About Software Quality

In Maintainability, Performance, Reliability, Scalability on 2010-06-12 at 13:00

You might have noticed that this blog never had a kickoff post that explains what this blog is about. Time has come to spend some words on the topic of software quality—as I see it—and how this blog covers some aspects of software quality.

First of all, I’d like to introduce the two most frequently considered software quality aspects:

Correctness

The software must produce correct results. There is no point in using software, which produces results that you need to verify before you can trust them.

Usability

If you know the task you want to perform, the software should make it easy to do so. Frequently used functions must be easily accessible and allow to complete the task in an efficient manner.

These two aspects belong to the functional cluster of software quality. Today’s software industry has a rather high awareness for these issues—I guess because users complain immediately otherwise.

The industrialization of those aspects becomes evident when looking at the supporting industries. As of writing, Google shows 8 sponsored links for “requirements engineering tools” and countless software testing tools. There are even education programs to certify software testers.

On the other hand there are also aspects that belong to the technical cluster of software quality.

Performance

On my business card, I use the following definitions:

Short response time for a given piece of work.

Low utilization of computing resources.

Please note that testers can observe the effects of the first definition. Sometime performance issues become that bad that they become a usability issue. There is a certain amount of industrial support for performance available.

Reliability

On my business card, I use the following definition:

The probability of failure free operation of a computer program in a specified environment for a specified time.
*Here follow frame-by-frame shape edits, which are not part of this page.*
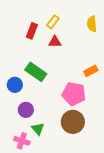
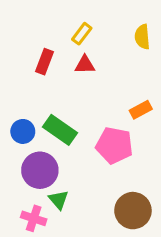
red rectangle: (32, 31) -> (45, 62), moved
green rectangle: (36, 72) -> (60, 130), moved
purple circle: (26, 110) -> (40, 170), size x1.5
brown circle: (73, 122) -> (133, 211), moved

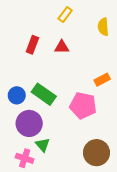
yellow rectangle: (82, 34) -> (65, 15), moved

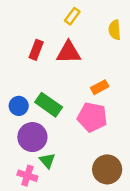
red triangle: (62, 47) -> (69, 52), size x1.5
orange rectangle: (102, 80) -> (100, 87), moved

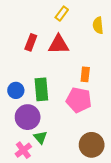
orange rectangle: (100, 87) -> (85, 74), turned -56
green rectangle: (49, 105) -> (41, 89), turned 50
pink cross: (27, 176) -> (23, 150), turned 35

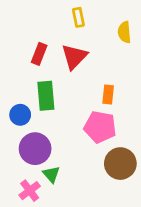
yellow rectangle: (62, 14) -> (78, 17), turned -48
red triangle: (59, 45) -> (74, 57), turned -45
green rectangle: (41, 89) -> (46, 96), moved
brown circle: (92, 145) -> (120, 164), moved

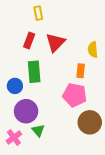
yellow rectangle: (78, 17) -> (38, 13), moved
yellow semicircle: (124, 32) -> (93, 50), moved
pink cross: (30, 191) -> (14, 138), moved

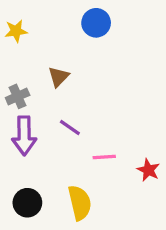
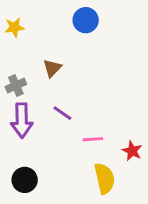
yellow semicircle: (80, 203) -> (104, 178), moved

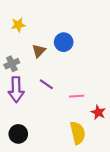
blue circle: (86, 20) -> (64, 42), moved
yellow star: (14, 27) -> (18, 25), moved
pink line: (93, 139) -> (77, 96), moved

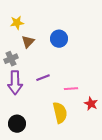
brown triangle: (39, 51) -> (28, 42), moved
purple line: (46, 84) -> (43, 78), turned -56
yellow semicircle: (78, 133) -> (60, 113), moved

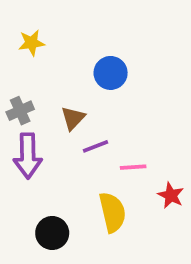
brown triangle: (28, 42) -> (73, 118), moved
purple line: (43, 78) -> (96, 146), moved
black circle: (17, 124) -> (52, 233), moved

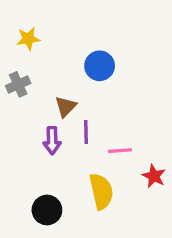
gray cross: (20, 111) -> (18, 84), moved
purple line: (96, 146) -> (86, 132), turned -70
purple arrow: (28, 156) -> (52, 140), moved, size x0.7

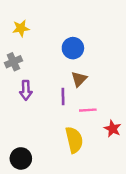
brown triangle: (66, 107) -> (79, 79), moved
purple arrow: (52, 140) -> (26, 90), moved
black circle: (47, 210) -> (21, 158), moved

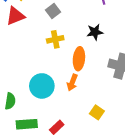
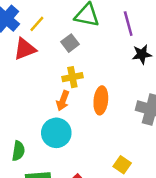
black star: (95, 32) -> (142, 54), moved
orange arrow: (72, 83) -> (63, 101), moved

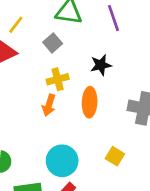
black star: (142, 54) -> (101, 65), moved
cyan circle: (56, 133) -> (62, 161), moved
yellow square: (122, 165) -> (115, 156), moved

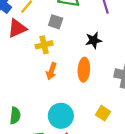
gray square: (53, 43) -> (56, 22), turned -32
yellow cross: (58, 79) -> (44, 45), moved

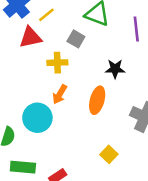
cyan circle: (61, 116) -> (37, 118), moved

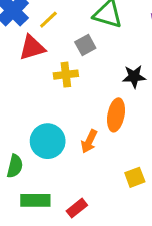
gray square: (76, 39) -> (85, 45), turned 36
orange arrow: (60, 94) -> (89, 141), moved
yellow square: (109, 154) -> (135, 177), turned 30

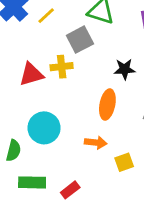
gray square: (85, 45) -> (80, 40), size x1.4
red triangle: (32, 48) -> (31, 74), moved
orange arrow: (89, 141) -> (96, 143), moved, turned -110

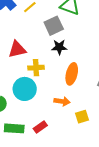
yellow cross: (62, 67) -> (36, 68), moved
black star: (125, 69) -> (59, 47), moved
red rectangle: (70, 190) -> (40, 127), moved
The majority of reliability issues are system crashes and system hangs. They are typically caused by memory leaks, deadlocks and race conditions.

At this point, industrial support becomes sparse. Reliability issues are usually very hard to reproduce and they often remain unsolved for a long time. The first signs are often regarded as one-time events that are not taken seriously. However, these are the opportunities to handle the problem before it becomes unmanageable. Unfortunately reliability issues are easier to debug once they occur more often.

Maintainability

On my business card, I use the following definition:

The ease with which a software product can be modified in order to correct defects and meet new requirements.
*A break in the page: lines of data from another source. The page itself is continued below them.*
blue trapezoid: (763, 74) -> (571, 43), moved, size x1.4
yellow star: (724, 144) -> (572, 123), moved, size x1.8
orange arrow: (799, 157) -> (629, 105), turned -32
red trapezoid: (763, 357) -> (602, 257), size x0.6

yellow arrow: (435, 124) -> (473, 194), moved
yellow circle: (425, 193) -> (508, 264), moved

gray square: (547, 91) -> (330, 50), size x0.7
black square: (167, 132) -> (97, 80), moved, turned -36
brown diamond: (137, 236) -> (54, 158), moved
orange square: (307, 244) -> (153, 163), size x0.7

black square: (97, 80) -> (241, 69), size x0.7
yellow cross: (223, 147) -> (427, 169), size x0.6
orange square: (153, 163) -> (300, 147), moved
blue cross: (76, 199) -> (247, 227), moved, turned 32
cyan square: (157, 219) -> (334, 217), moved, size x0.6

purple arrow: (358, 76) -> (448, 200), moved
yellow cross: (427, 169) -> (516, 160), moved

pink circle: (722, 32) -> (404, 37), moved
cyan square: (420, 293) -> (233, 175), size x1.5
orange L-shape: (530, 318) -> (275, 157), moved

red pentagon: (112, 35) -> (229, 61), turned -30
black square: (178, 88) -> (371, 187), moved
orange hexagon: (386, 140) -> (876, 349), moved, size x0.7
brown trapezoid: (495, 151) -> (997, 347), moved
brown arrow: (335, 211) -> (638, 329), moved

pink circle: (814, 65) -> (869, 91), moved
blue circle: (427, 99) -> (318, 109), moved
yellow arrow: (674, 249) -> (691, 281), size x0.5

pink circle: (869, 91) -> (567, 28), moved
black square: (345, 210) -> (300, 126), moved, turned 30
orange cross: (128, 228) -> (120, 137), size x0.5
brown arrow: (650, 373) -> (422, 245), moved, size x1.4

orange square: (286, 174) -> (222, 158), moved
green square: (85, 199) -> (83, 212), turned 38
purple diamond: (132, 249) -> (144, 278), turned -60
The users of a software product can not directly observe maintainability issues. There is, however, one sign that can be observed from the outside and might indicate maintainability issues: the time to market. If a software vendor can quickly adopt the product for new requirements, it is usually a good sign. The opposite conclusion doesn’t hold true because the vendor’s priorities might favor other issues at that time.

Although there are tools to automatically calculate maintainability metrics, I believe the most efficient way to improve maintainability is a review by knowing eyes.

Scalability

On my business card, I use the following definition:

The property of a system which indicates its ability to handle growing amounts of work in a graceful manner.

Scalability is related to performance. Many performance testing tools can be used to analyze the application’s scalability. The key difference—from my perspective—is that performance questions tend to focus on current load scenarios while scalability questions focus on future business development.

There are some more software quality topics. You probably noticed that there was not a single word about security. The reason I didn’t list security is that this area is way to wide to be properly covered by a one-man business like mine.

So, the four technical software quality aspects performance, reliability, maintainability and scalability are my primary area of interest and work—and therefore also the topic of this blog.